A Quick Guide To The South Of France

The South of France has the enviable combination of miles of coastline and fertile rural landscapes and has been the inspiration for artists, composers and writers as well as the new visitor.

Where is it?

The term “South of France” is usually used to describe the southern stretch of the country’s coastline that runs between Spain and Italy, and the rural inland areas that include Provence and the LubĂ©ron. With its warm climate, fertile landscape and developed coastline, it is one of the most regularly-visited parts of Europe.

Where can I stay?

Unsurprisingly, for somewhere as popular as the South of France, there is no shortage of hotels, guesthouses, bed and breakfasts and camp sites. For a true taste of the area though, stay in one of our recommended boutique hotels.

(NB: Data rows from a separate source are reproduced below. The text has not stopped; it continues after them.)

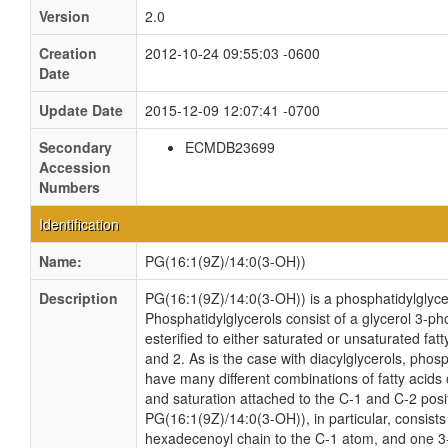
Version
2.0
Creation
2012-10-24 09:55:03 -0600
Date
Update Date
2015-12-09 12:07:41 -0700
Secondary
ECMDB23699
Accession
Numbers
Identification
Name:
PG(16:1(9Z)/14:0(3-OH))
Description
PG(16:1(9Z)/14:0(3-OH)) is a phosphatidylglyce
Phosphatidylglycerols consist of a glycerol 3-
esterified to either saturated or unsaturated fat
and 2. As is the case with diacylglycerols, phos
have many different combinations of fatty acids 
and saturation attached to the C-1 and C-2 posi
PG(16:1(9Z)/14:0(3-OH)), in particular, consists
hexadecenoyl chain to the C-1 atom, and one 3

Small and intimate, they are a home from home and turn a basic holiday into a luxury retreat. All of these hotels offer well-designed and contemporary rooms and the service is discreet and impeccable. Good food usually goes hand-in-hand with the cool rooms and public areas - by choosing one of these hotels you’ll be treating yourself to a memorable stay in the South of France.

What can I see?

The South of France is too big an area to be fully explored in a single holiday, which is why many people return year after year. Some of France’s most expensive resorts lie on the south coast, including St. Tropez and Cannes, and where better to watch the yachts and fashions of the rich and famous? The area is famous for its coastline, sailing and water sports and for the cities that lie near it: Nice, Marseilles and Montpelier for example. Inland, Provence is well-known for its rolling landscapes, stretches of vineyards and swathes of wild flowers. With no shortage of historic buildings, local markets and museums to explore, the South of France has something for everyone.

How do I get around?

If you’re planning on exploring the South of France, you should hire a car. The French, like most European countries, drive on the right hand side of the road and the roads are largely well-maintained, although many are toll-controlled and you will have to pay at marked toll stations to use the main road network. If you are planning on staying mostly in one place and just visiting major cities or tourist areas, then opt for the train system, operated by SNCF.